The High Plains Western Heritage Center (HPWHC) has just acquired an extensive collection of artifacts from Fort Sully and the Arikara village which was located nearby. The collection is on loan to the HPWHC.
The Arikara tribe occupied much of South Dakota and the High Plains. They were a semi-nomadic people and one of their permanent camps consisting of earthen lodges was located approximately 30 miles north of Pierre, SD. Smallpox severely reduced the Arikara population in the mid 1800’s, providing an opportunity for the Sioux to take their lands. The Arikara, who had no love for the Sioux, provided many scouts to the American military, including George Armstrong Custer. Several Arikara scouts, including Custer’s favorite scout, Bloody Knife, lost their lives in the Battle of the Little Bighorn.
The Ft. Sully collection includes many intricately decorated Arikara pot sherds, some covered with soot from camp fires. Also in the collection are stone tools, finely crafted bone tools, and several beautiful display cases of arrowheads, arrow straighteners, fish hooks and awls.
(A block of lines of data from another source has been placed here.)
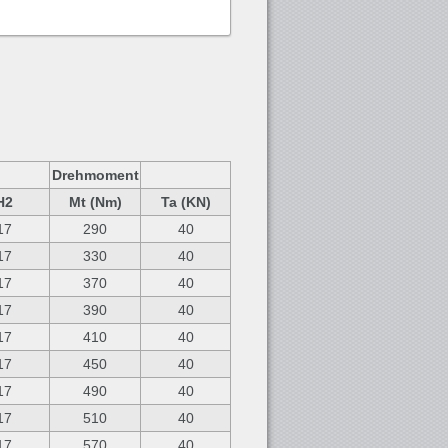
Drehmoment
H2
Mt (Nm)
Ta (KN)
17
290
40
17
330
40
17
370
40
17
390
40
17
410
40
17
450
40
17
490
40
17
510
40
17
570
40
Also on loan are artifacts collected from Fort Sully. The fort was originally built near Farm Island, just east of Pierre, but after a couple of years, the fort was relocated approximately 30 miles north of Pierre, to a better location on the banks of the Missouri River. The fort is now under water as a result of building the Oahe Dam. The artifacts were collected with permission prior to the flooding of the site. Included among the items on loan are military insignia, uniform buttons, a bayonet, the hilt from a sword, and a cannonball. We have also been given a copy of an early map of the fort and drawings of many of the original buildings, as well as an old line drawing of the original Fort Pierre.
A temporary exhibit with some of the items is already on display in our Early Pioneer Room. The remaining items are being moved to the Center where they will be cataloged and prepared for display over the next few months. Please stop in and see this incredible display of an early and important part of our history.